__WHAT YOU HAVE TO DO__
Return every entry exactly as written.

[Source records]
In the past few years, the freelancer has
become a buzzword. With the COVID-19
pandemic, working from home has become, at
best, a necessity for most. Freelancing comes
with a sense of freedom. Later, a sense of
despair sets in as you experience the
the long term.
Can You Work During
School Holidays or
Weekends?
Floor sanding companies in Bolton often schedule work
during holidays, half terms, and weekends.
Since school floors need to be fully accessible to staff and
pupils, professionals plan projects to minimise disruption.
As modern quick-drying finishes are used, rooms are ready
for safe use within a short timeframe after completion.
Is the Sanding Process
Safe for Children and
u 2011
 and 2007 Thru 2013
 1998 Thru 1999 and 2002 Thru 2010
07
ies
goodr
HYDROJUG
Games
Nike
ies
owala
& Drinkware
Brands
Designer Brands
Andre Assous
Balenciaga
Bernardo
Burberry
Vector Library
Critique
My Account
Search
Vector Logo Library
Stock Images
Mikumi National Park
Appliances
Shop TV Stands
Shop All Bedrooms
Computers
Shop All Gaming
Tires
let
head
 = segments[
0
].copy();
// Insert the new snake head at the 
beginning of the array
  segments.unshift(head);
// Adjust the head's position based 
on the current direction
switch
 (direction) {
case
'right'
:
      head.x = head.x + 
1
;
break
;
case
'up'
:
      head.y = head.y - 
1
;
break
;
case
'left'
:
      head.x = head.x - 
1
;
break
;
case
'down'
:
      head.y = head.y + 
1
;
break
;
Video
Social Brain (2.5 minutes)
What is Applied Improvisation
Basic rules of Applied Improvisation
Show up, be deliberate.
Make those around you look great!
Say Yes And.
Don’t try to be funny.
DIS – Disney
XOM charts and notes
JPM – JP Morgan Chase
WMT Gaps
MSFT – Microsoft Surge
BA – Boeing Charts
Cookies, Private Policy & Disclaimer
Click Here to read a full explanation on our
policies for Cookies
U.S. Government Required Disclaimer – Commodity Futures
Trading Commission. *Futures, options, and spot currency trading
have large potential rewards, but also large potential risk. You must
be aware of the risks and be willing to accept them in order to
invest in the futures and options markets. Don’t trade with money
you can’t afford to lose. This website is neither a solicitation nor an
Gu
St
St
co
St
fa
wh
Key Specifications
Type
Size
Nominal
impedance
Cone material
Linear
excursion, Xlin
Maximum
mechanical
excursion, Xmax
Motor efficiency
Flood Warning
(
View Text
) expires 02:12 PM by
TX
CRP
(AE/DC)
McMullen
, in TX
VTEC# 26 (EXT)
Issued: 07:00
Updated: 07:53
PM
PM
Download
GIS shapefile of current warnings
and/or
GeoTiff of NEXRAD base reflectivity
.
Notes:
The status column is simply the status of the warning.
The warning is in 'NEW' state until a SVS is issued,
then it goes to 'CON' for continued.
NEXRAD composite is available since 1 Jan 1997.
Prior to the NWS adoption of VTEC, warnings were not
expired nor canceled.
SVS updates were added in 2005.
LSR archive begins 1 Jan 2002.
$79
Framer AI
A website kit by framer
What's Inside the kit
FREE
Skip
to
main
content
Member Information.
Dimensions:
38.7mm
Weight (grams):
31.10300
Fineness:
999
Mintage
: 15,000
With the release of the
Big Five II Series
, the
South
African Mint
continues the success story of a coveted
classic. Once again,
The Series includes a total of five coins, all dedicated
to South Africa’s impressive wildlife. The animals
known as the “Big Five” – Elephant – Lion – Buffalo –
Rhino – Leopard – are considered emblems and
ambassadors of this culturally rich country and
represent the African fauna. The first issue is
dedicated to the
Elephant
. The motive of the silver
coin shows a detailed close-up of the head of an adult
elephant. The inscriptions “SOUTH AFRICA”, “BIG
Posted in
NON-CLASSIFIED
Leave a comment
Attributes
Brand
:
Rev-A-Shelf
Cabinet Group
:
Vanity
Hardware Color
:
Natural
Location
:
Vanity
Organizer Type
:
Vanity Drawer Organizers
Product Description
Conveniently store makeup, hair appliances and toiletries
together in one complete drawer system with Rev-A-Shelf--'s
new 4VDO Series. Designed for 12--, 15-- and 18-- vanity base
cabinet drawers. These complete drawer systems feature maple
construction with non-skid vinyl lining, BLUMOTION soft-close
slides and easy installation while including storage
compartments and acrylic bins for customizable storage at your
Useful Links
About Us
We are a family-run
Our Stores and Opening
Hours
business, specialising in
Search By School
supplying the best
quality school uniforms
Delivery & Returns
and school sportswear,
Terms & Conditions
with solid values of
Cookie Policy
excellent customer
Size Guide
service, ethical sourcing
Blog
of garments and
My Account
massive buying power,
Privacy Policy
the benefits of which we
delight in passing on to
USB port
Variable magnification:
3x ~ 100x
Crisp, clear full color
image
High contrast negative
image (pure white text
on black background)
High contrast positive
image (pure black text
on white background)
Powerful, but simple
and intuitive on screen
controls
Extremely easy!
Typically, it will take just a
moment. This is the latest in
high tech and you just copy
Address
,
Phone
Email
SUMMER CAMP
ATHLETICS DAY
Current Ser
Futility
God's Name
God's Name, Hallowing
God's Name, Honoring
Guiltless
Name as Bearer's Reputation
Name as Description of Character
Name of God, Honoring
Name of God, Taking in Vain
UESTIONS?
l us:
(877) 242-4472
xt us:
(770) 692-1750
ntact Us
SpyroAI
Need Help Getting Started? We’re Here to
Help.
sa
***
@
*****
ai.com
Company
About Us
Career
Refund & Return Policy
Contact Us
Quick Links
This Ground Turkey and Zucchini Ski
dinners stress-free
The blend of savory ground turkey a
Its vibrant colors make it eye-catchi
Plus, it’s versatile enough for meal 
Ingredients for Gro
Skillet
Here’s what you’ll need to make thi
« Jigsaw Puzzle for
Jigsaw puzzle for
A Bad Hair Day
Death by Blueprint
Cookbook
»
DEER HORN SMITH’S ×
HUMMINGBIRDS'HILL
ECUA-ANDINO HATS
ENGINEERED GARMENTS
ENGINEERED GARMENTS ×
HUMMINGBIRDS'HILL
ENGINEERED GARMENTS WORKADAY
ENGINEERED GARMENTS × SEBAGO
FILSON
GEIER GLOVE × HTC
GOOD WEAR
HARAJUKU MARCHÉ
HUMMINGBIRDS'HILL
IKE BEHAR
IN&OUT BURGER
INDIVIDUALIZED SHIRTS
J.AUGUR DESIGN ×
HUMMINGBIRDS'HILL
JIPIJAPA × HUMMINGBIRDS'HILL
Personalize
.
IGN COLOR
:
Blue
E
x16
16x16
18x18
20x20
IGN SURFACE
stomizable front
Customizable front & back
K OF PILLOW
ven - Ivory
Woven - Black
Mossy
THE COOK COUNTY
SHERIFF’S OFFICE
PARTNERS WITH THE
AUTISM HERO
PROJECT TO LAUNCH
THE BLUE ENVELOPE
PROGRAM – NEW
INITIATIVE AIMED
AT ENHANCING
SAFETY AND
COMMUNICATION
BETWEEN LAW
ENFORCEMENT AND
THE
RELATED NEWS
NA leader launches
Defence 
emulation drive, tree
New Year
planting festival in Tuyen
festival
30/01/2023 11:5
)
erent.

__FINAL ANSWER__
In the past few years, the freelancer has
become a buzzword. With the COVID-19
pandemic, working from home has become, at
best, a necessity for most. Freelancing comes
with a sense of freedom. Later, a sense of
despair sets in as you experience the
the long term.
Can You Work During
School Holidays or
Weekends?
Floor sanding companies in Bolton often schedule work
during holidays, half terms, and weekends.
Since school floors need to be fully accessible to staff and
pupils, professionals plan projects to minimise disruption.
As modern quick-drying finishes are used, rooms are ready
for safe use within a short timeframe after completion.
Is the Sanding Process
Safe for Children and
u 2011
 and 2007 Thru 2013
 1998 Thru 1999 and 2002 Thru 2010
07
ies
goodr
HYDROJUG
Games
Nike
ies
owala
& Drinkware
Brands
Designer Brands
Andre Assous
Balenciaga
Bernardo
Burberry
Vector Library
Critique
My Account
Search
Vector Logo Library
Stock Images
Mikumi National Park
Appliances
Shop TV Stands
Shop All Bedrooms
Computers
Shop All Gaming
Tires
let
head
 = segments[
0
].copy();
// Insert the new snake head at the 
beginning of the array
  segments.unshift(head);
// Adjust the head's position based 
on the current direction
switch
 (direction) {
case
'right'
:
      head.x = head.x + 
1
;
break
;
case
'up'
:
      head.y = head.y - 
1
;
break
;
case
'left'
:
      head.x = head.x - 
1
;
break
;
case
'down'
:
      head.y = head.y + 
1
;
break
;
Video
Social Brain (2.5 minutes)
What is Applied Improvisation
Basic rules of Applied Improvisation
Show up, be deliberate.
Make those around you look great!
Say Yes And.
Don’t try to be funny.
DIS – Disney
XOM charts and notes
JPM – JP Morgan Chase
WMT Gaps
MSFT – Microsoft Surge
BA – Boeing Charts
Cookies, Private Policy & Disclaimer
Click Here to read a full explanation on our
policies for Cookies
U.S. Government Required Disclaimer – Commodity Futures
Trading Commission. *Futures, options, and spot currency trading
have large potential rewards, but also large potential risk. You must
be aware of the risks and be willing to accept them in order to
invest in the futures and options markets. Don’t trade with money
you can’t afford to lose. This website is neither a solicitation nor an
Gu
St
St
co
St
fa
wh
Key Specifications
Type
Size
Nominal
impedance
Cone material
Linear
excursion, Xlin
Maximum
mechanical
excursion, Xmax
Motor efficiency
Flood Warning
(
View Text
) expires 02:12 PM by
TX
CRP
(AE/DC)
McMullen
, in TX
VTEC# 26 (EXT)
Issued: 07:00
Updated: 07:53
PM
PM
Download
GIS shapefile of current warnings
and/or
GeoTiff of NEXRAD base reflectivity
.
Notes:
The status column is simply the status of the warning.
The warning is in 'NEW' state until a SVS is issued,
then it goes to 'CON' for continued.
NEXRAD composite is available since 1 Jan 1997.
Prior to the NWS adoption of VTEC, warnings were not
expired nor canceled.
SVS updates were added in 2005.
LSR archive begins 1 Jan 2002.
$79
Framer AI
A website kit by framer
What's Inside the kit
FREE
Skip
to
main
content
Member Information.
Dimensions:
38.7mm
Weight (grams):
31.10300
Fineness:
999
Mintage
: 15,000
With the release of the
Big Five II Series
, the
South
African Mint
continues the success story of a coveted
classic. Once again,
The Series includes a total of five coins, all dedicated
to South Africa’s impressive wildlife. The animals
known as the “Big Five” – Elephant – Lion – Buffalo –
Rhino – Leopard – are considered emblems and
ambassadors of this culturally rich country and
represent the African fauna. The first issue is
dedicated to the
Elephant
. The motive of the silver
coin shows a detailed close-up of the head of an adult
elephant. The inscriptions “SOUTH AFRICA”, “BIG
Posted in
NON-CLASSIFIED
Leave a comment
Attributes
Brand
:
Rev-A-Shelf
Cabinet Group
:
Vanity
Hardware Color
:
Natural
Location
:
Vanity
Organizer Type
:
Vanity Drawer Organizers
Product Description
Conveniently store makeup, hair appliances and toiletries
together in one complete drawer system with Rev-A-Shelf--'s
new 4VDO Series. Designed for 12--, 15-- and 18-- vanity base
cabinet drawers. These complete drawer systems feature maple
construction with non-skid vinyl lining, BLUMOTION soft-close
slides and easy installation while including storage
compartments and acrylic bins for customizable storage at your
Useful Links
About Us
We are a family-run
Our Stores and Opening
Hours
business, specialising in
Search By School
supplying the best
quality school uniforms
Delivery & Returns
and school sportswear,
Terms & Conditions
with solid values of
Cookie Policy
excellent customer
Size Guide
service, ethical sourcing
Blog
of garments and
My Account
massive buying power,
Privacy Policy
the benefits of which we
delight in passing on to
USB port
Variable magnification:
3x ~ 100x
Crisp, clear full color
image
High contrast negative
image (pure white text
on black background)
High contrast positive
image (pure black text
on white background)
Powerful, but simple
and intuitive on screen
controls
Extremely easy!
Typically, it will take just a
moment. This is the latest in
high tech and you just copy
Address
,
Phone
Email
SUMMER CAMP
ATHLETICS DAY
Current Ser
Futility
God's Name
God's Name, Hallowing
God's Name, Honoring
Guiltless
Name as Bearer's Reputation
Name as Description of Character
Name of God, Honoring
Name of God, Taking in Vain
UESTIONS?
l us:
(877) 242-4472
xt us:
(770) 692-1750
ntact Us
SpyroAI
Need Help Getting Started? We’re Here to
Help.
sa
***
@
*****
ai.com
Company
About Us
Career
Refund & Return Policy
Contact Us
Quick Links
This Ground Turkey and Zucchini Ski
dinners stress-free
The blend of savory ground turkey a
Its vibrant colors make it eye-catchi
Plus, it’s versatile enough for meal 
Ingredients for Gro
Skillet
Here’s what you’ll need to make thi
« Jigsaw Puzzle for
Jigsaw puzzle for
A Bad Hair Day
Death by Blueprint
Cookbook
»
DEER HORN SMITH’S ×
HUMMINGBIRDS'HILL
ECUA-ANDINO HATS
ENGINEERED GARMENTS
ENGINEERED GARMENTS ×
HUMMINGBIRDS'HILL
ENGINEERED GARMENTS WORKADAY
ENGINEERED GARMENTS × SEBAGO
FILSON
GEIER GLOVE × HTC
GOOD WEAR
HARAJUKU MARCHÉ
HUMMINGBIRDS'HILL
IKE BEHAR
IN&OUT BURGER
INDIVIDUALIZED SHIRTS
J.AUGUR DESIGN ×
HUMMINGBIRDS'HILL
JIPIJAPA × HUMMINGBIRDS'HILL
Personalize
.
IGN COLOR
:
Blue
E
x16
16x16
18x18
20x20
IGN SURFACE
stomizable front
Customizable front & back
K OF PILLOW
ven - Ivory
Woven - Black
Mossy
THE COOK COUNTY
SHERIFF’S OFFICE
PARTNERS WITH THE
AUTISM HERO
PROJECT TO LAUNCH
THE BLUE ENVELOPE
PROGRAM – NEW
INITIATIVE AIMED
AT ENHANCING
SAFETY AND
COMMUNICATION
BETWEEN LAW
ENFORCEMENT AND
THE
RELATED NEWS
NA leader launches
Defence 
emulation drive, tree
New Year
planting festival in Tuyen
festival
30/01/2023 11:5
)
erent.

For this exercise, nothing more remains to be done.